Agli effetti di quanto disposto dal primo comma, è esclusa la colpa grave quando, salve le rilevanti specificità del caso concreto, sono rispettate le buone pratiche clinico-assistenziali e le raccomandazioni previste dalle linee guida così come definite e pubblicate ai sensi di legge”.
A ben vedere, nel nuovo delitto, non appare un richiamo al rispetto delle linee guida o alle buone pratiche, ma solo quello alla nozione di imperizia. Di conseguenza, viene meno l’obbligo del giudice di accertare che il comportamento tenuto dal medico sia stato conforme a quello impartito dalle pratiche clinico-assistenziali.
L’Imperizia nel nuovo Ddl Gelli
L’unico parametro a disposizione per la valutazione dell’idoneità della condotta del professionista è l’imperizia, intesa come complesso di leges artis. Il riferimento alle c.d. buone pratiche compare invece al secondo comma, nell’ambito della depenalizzazione della colpa, qualora il professionista le abbia osservate.
All’articolo 5 del testo del Ddl è specificata la categoria di buone pratiche clinico-assistenziali e raccomandazioni da prendere a riferimento, più circoscritta rispetto a quella introdotta dalla normativa previgente: in particolare, sono quelle indicate dalle società scientifiche e dagli istituti di ricerca individuati con decreto del Ministro della salute e iscritti in un apposito elenco, anch’esso istituito con il medesimo decreto, da emanare entro un anno; queste devono essere anche periodicamente aggiornate. In attesa di tali pubblicazioni si continua ad applicare l’art. 3, comma 1, della legge Balduzzi (l. 189 del 2012).
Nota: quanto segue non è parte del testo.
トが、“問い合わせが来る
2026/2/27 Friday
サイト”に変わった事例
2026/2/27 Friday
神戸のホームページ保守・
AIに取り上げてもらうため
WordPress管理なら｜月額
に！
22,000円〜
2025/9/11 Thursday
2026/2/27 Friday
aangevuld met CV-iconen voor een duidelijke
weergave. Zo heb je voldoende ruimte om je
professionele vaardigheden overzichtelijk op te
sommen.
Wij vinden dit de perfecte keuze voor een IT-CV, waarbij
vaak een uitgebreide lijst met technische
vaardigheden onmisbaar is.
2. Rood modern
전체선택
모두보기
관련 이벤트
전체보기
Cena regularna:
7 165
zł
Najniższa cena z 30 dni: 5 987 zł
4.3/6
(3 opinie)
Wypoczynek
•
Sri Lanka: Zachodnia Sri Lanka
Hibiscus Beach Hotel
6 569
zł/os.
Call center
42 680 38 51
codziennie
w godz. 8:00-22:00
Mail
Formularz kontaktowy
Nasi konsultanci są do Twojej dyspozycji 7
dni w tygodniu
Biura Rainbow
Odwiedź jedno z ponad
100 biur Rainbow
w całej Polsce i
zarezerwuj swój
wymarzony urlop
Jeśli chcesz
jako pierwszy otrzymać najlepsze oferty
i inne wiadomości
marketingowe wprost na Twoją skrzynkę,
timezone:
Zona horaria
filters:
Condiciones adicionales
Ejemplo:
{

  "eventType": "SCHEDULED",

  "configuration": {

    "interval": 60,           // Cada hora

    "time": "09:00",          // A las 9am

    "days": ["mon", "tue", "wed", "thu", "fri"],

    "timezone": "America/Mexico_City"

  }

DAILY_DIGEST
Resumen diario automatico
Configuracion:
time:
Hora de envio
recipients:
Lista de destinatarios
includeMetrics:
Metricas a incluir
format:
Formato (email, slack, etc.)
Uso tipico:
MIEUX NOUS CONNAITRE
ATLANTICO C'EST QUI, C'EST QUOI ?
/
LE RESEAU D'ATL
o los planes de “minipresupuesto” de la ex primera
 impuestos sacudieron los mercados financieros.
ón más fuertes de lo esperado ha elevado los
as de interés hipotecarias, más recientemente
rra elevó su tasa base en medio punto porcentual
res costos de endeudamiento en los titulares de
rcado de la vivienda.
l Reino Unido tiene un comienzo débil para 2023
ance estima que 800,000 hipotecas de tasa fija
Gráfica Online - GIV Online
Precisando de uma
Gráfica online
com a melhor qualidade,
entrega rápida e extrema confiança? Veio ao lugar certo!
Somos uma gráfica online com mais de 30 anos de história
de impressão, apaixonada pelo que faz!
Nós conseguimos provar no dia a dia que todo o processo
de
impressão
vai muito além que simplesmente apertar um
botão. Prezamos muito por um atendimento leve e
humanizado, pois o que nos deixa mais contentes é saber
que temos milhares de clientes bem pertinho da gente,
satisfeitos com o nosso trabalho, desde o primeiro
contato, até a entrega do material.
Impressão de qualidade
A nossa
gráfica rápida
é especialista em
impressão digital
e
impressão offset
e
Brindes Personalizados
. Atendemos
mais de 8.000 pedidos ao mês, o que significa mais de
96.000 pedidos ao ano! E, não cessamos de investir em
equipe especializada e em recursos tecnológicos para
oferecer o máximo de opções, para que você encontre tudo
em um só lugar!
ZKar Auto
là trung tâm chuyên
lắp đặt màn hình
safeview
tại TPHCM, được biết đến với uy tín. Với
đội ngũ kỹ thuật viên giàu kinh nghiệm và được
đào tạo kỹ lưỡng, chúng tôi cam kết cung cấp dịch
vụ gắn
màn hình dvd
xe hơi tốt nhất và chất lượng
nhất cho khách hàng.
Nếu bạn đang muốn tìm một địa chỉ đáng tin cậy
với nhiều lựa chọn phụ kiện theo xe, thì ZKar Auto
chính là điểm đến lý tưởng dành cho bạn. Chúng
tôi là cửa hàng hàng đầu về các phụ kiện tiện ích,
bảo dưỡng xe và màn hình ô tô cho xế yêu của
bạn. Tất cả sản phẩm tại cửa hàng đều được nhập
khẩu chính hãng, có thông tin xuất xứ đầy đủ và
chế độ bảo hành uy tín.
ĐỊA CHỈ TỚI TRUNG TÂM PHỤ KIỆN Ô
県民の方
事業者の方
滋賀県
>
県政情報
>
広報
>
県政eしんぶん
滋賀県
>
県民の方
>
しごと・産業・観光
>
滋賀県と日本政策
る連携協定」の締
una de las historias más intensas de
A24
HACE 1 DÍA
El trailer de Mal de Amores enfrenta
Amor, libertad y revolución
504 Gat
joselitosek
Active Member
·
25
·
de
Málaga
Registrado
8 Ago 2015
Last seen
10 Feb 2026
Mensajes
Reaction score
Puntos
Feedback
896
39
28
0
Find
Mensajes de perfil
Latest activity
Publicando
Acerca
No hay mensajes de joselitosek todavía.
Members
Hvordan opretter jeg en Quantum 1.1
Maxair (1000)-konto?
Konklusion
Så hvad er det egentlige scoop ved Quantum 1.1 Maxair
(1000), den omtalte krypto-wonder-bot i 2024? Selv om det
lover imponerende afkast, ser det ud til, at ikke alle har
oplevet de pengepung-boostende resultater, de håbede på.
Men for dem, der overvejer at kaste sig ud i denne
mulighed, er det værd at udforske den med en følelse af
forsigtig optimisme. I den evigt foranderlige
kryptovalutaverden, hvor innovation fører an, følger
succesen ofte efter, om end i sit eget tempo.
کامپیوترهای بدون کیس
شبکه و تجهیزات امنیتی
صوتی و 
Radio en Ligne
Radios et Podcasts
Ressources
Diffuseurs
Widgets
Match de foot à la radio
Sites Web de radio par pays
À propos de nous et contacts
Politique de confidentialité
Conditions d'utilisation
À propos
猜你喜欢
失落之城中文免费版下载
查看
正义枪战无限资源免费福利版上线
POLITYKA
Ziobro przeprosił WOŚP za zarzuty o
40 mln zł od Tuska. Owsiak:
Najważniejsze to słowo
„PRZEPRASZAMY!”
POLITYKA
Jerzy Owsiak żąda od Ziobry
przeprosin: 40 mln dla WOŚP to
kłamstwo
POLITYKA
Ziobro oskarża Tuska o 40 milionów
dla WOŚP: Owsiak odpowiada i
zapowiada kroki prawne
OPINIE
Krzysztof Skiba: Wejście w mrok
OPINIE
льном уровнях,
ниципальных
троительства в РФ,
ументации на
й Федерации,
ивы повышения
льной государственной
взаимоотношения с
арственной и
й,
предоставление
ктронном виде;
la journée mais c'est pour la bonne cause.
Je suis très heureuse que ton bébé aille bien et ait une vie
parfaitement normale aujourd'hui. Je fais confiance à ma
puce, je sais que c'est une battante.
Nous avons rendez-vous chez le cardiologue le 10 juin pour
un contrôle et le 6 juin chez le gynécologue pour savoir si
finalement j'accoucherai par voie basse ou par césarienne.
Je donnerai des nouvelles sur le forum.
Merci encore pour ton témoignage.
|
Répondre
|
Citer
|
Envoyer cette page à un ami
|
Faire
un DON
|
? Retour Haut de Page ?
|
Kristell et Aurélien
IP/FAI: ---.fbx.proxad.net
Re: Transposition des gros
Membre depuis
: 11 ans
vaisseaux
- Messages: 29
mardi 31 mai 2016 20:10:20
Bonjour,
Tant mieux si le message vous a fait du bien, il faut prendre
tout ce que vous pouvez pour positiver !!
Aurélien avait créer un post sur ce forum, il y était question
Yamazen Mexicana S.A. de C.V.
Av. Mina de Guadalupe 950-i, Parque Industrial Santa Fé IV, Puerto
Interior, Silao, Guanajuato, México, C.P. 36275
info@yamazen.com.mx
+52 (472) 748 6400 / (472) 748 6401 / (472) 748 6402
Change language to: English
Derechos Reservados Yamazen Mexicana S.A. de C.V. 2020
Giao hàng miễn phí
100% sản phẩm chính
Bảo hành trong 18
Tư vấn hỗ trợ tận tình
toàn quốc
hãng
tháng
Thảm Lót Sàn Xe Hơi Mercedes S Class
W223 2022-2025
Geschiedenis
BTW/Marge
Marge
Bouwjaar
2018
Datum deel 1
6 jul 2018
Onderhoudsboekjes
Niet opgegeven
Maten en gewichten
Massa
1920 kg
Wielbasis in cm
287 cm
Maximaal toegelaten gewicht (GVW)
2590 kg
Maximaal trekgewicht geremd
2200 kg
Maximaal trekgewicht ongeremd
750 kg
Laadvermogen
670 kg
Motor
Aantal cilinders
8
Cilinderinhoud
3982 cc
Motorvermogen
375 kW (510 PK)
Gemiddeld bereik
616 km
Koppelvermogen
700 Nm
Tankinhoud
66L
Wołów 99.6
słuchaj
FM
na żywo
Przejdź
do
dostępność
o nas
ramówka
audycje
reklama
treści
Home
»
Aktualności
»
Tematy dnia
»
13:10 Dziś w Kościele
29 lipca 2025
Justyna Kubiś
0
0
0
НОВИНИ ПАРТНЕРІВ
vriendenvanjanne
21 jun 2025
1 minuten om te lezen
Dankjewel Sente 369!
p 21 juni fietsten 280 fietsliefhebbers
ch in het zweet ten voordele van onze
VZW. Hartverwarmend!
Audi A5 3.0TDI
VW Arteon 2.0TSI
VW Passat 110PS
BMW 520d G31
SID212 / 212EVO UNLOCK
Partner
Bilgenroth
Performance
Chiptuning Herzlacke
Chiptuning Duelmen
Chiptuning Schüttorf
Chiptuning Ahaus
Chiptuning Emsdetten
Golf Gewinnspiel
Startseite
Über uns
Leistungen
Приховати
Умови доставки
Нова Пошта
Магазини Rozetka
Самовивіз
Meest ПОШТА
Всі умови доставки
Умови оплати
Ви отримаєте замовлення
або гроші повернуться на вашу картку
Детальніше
Ad oggi, il problema irrisolto sarebbe quello che deriverebbe dall’eccessiva importanza che viene attribuita alle regole di condotta, addossando quindi alla valutazione della comunità scientifica quella discrezionale della responsabilità del medico, senza che siano, poi, specificati dal Legislatore i criteri che le società scientifiche debbano soddisfare, né quali siano i principi informatori che debbano seguire.